There are times when I am so emotionally-drained that I feel like an empty shell, a palette with no color. There's little we can discuss because he has to be right. Now, he is embroiled with court cases for his arrests. They've ordered him to undergo psychological tests and other testing because they know he has a problem. He's angry with me because I don't believe that he's innocent in his arrests. I've finally put my foot down. He has never hit any of us, but the very thought that he's never done this, and is proud of it, shows how important this idea of control is to him. He has no sense of humor and seems very upset when I'm enjoying a conversation with other people. He seems little concerned about my needs, although he accuses me of the very things he says and does. Of course, other people think he's a really great guy. I could go on and on, but I don't want to dwell on this. 

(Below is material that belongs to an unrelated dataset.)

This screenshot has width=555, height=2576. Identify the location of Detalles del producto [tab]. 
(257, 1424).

I don't want a divorce because it would create more problems for me. However, I realize that I don't deserve any of this, that I am a valuable, productive person, and I won't try to minimize his behavior and actions. Good! One thing society doesn't realize that the verbal abuser has the same intent as the one who uses his fists. The intent is to hurt. Some yes, some no. Some want to inflict real, lasting pain while others want to hurt you only momentarily, while they are raging. I think of the years we laughed at Archie Bunker's verbal abuse of his family. I never did because I thought it was downright mean and shallow. I can certainly understand why. My husband is like that in the sense that he feels entitled to things because of his race and gender.

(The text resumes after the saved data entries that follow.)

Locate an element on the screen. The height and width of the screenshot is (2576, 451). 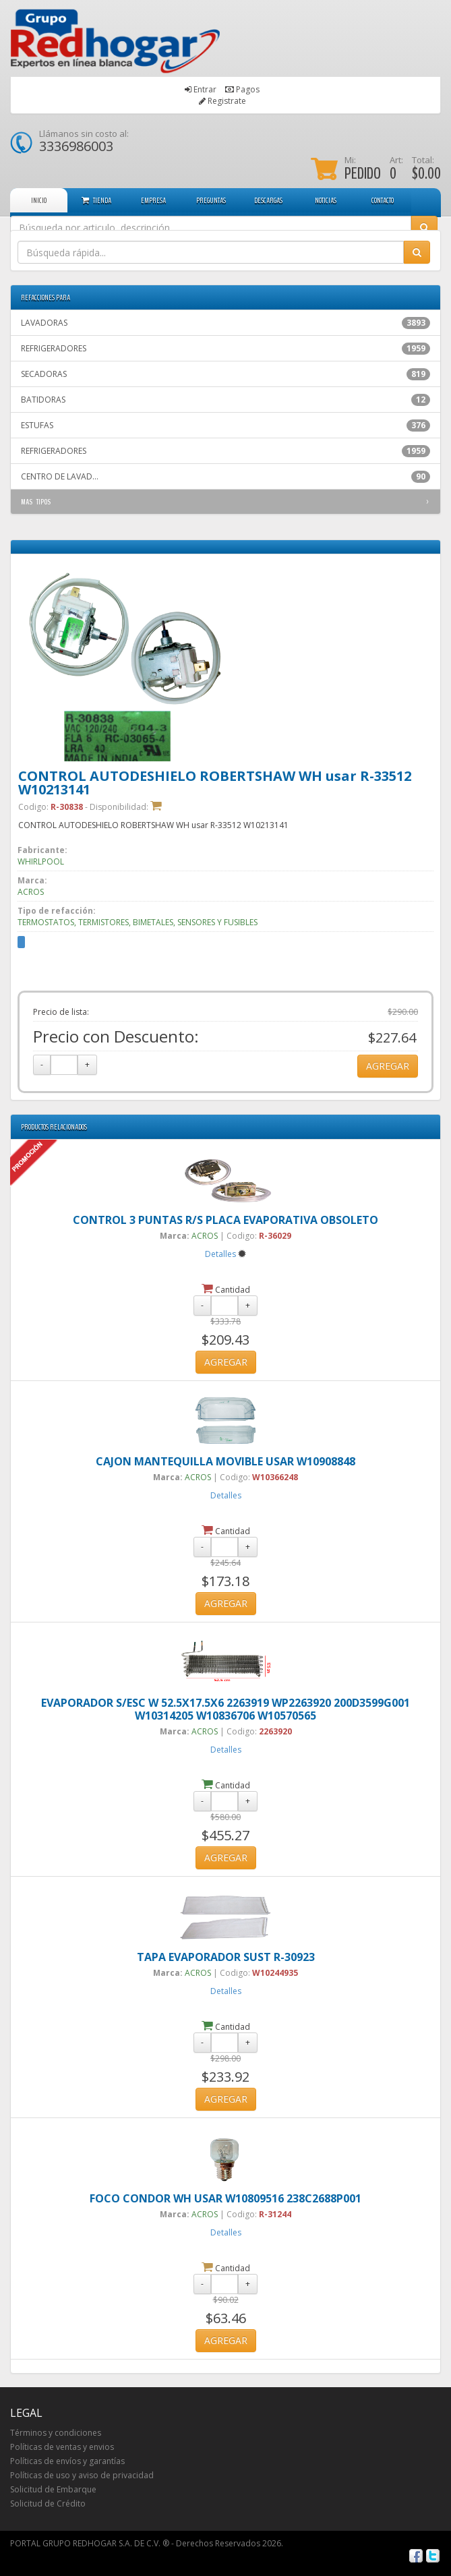 Políticas de ventas y envios is located at coordinates (62, 2447).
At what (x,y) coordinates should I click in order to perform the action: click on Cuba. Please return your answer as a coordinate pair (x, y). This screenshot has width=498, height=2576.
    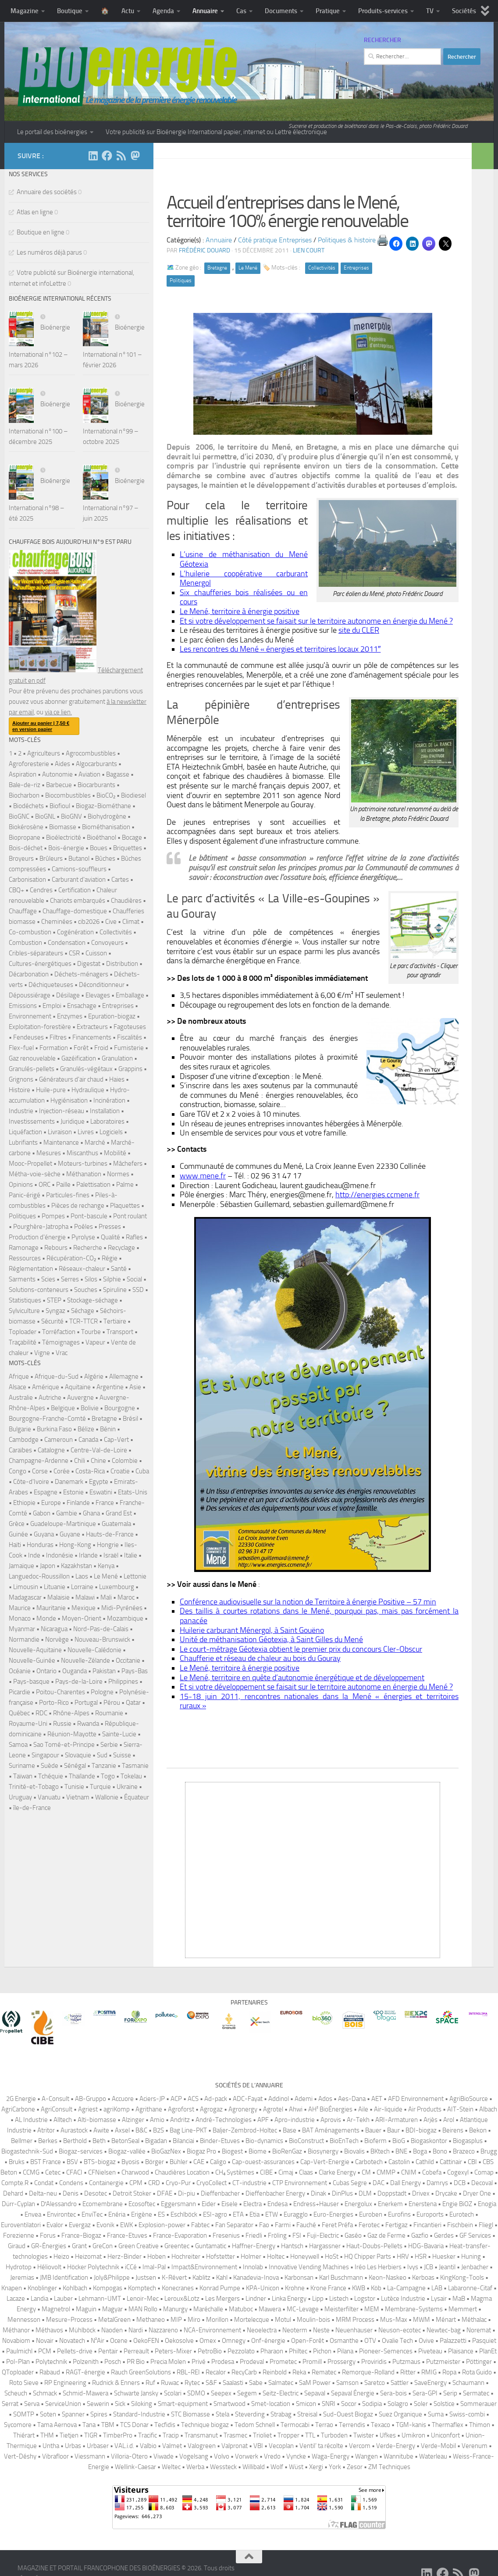     Looking at the image, I should click on (142, 1471).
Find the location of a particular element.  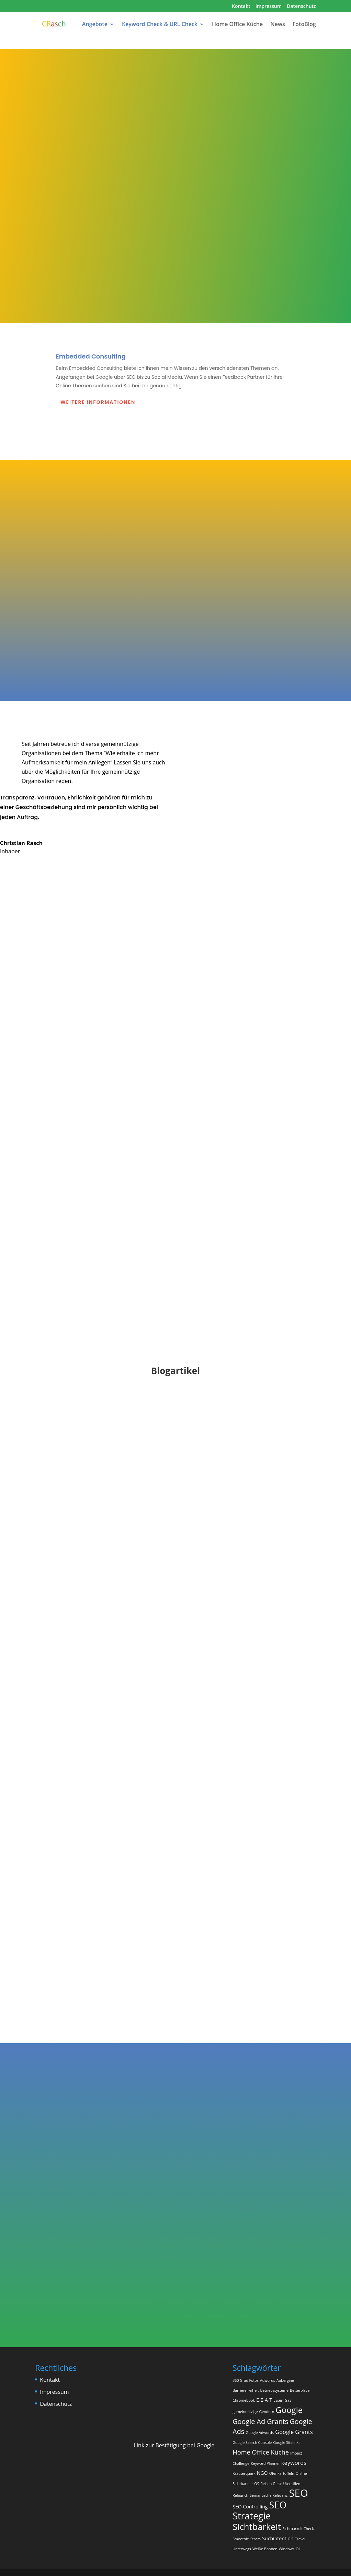 Kontakt is located at coordinates (241, 6).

I'm sorry your marriage has turned out the way it has. But, you retain your sanity very well - and that is no small undertaking. Thirty years of abuse and your husband has not managed to make you doubt your reality. Good for you! You also seem to know to pick your battles. That minimizes his antics. Seems to me you are making the best of a bad situation. Think about joining one of the site's support lists if you haven't already. You'll find lots of sympathetic people who know exactly what you are talking about.

Perhaps the legal stuff will force him to get some help.